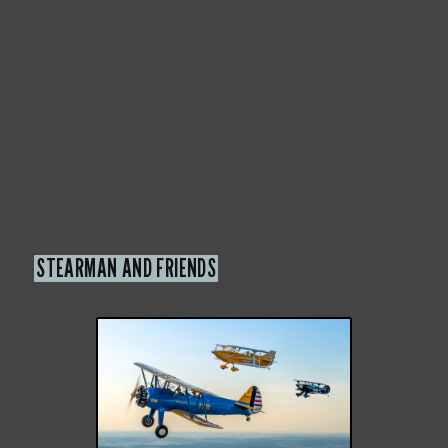
STEARMAN AND FRIENDS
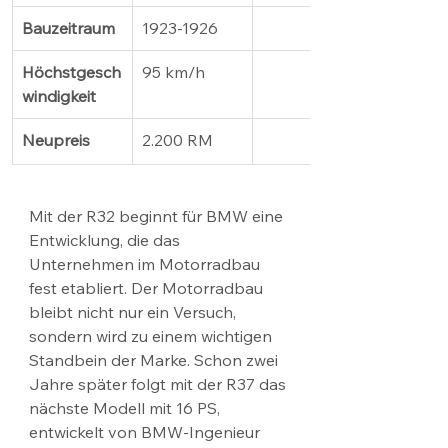
Bauzeitraum
1923-1926
Höchstgesch
95 km/h
windigkeit 
Neupreis
2.200 RM 
Mit der R32 beginnt für BMW eine 
Entwicklung, die das 
Unternehmen im Motorradbau 
fest etabliert. Der Motorradbau 
bleibt nicht nur ein Versuch, 
sondern wird zu einem wichtigen 
Standbein der Marke. Schon zwei 
Jahre später folgt mit der R37 das 
nächste Modell mit 16 PS, 
entwickelt von BMW-Ingenieur 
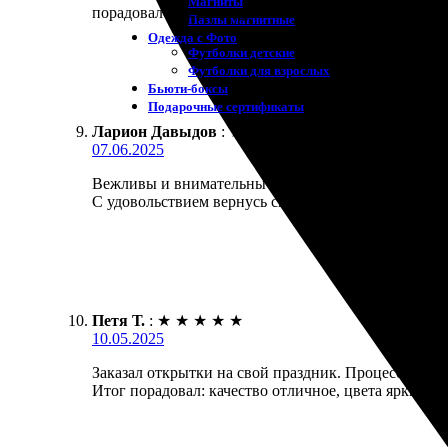
Магниты
порадовало. Рекомендую всем!
Пазлы магнитные
Одежда с Фото
Футболки детские
Футболки для взрослых
Бьюти-боксы
Подарочные сертификаты
Ларион Давыдов
:
★
★
★
★
★
07.06.2025
Вежливы и внимательны к деталям. Заказал открыт
С удовольствием вернусь снова!
Петя Т.
:
★
★
★
★
★
10.05.2025
Заказал открытки на свой праздник. Процесс оказа
Итог порадовал: качество отличное, цвета яркие. Д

* **Task to carry out**
From the first line to the last, retype the data exactly, but omit every image.

* **Reply**
STEARMAN AND FRIENDS
Bauzeitraum
1923-1926
Höchstgesch
95 km/h
windigkeit 
Neupreis
2.200 RM 
Mit der R32 beginnt für BMW eine 
Entwicklung, die das 
Unternehmen im Motorradbau 
fest etabliert. Der Motorradbau 
bleibt nicht nur ein Versuch, 
sondern wird zu einem wichtigen 
Standbein der Marke. Schon zwei 
Jahre später folgt mit der R37 das 
nächste Modell mit 16 PS, 
entwickelt von BMW-Ingenieur 
Магниты
порадовало. Рекомендую всем!
Пазлы магнитные
Одежда с Фото
Футболки детские
Футболки для взрослых
Бьюти-боксы
Подарочные сертификаты
Ларион Давыдов
:
★
★
★
★
★
07.06.2025
Вежливы и внимательны к деталям. Заказал открыт
С удовольствием вернусь снова!
Петя Т.
:
★
★
★
★
★
10.05.2025
Заказал открытки на свой праздник. Процесс оказа
Итог порадовал: качество отличное, цвета яркие. Д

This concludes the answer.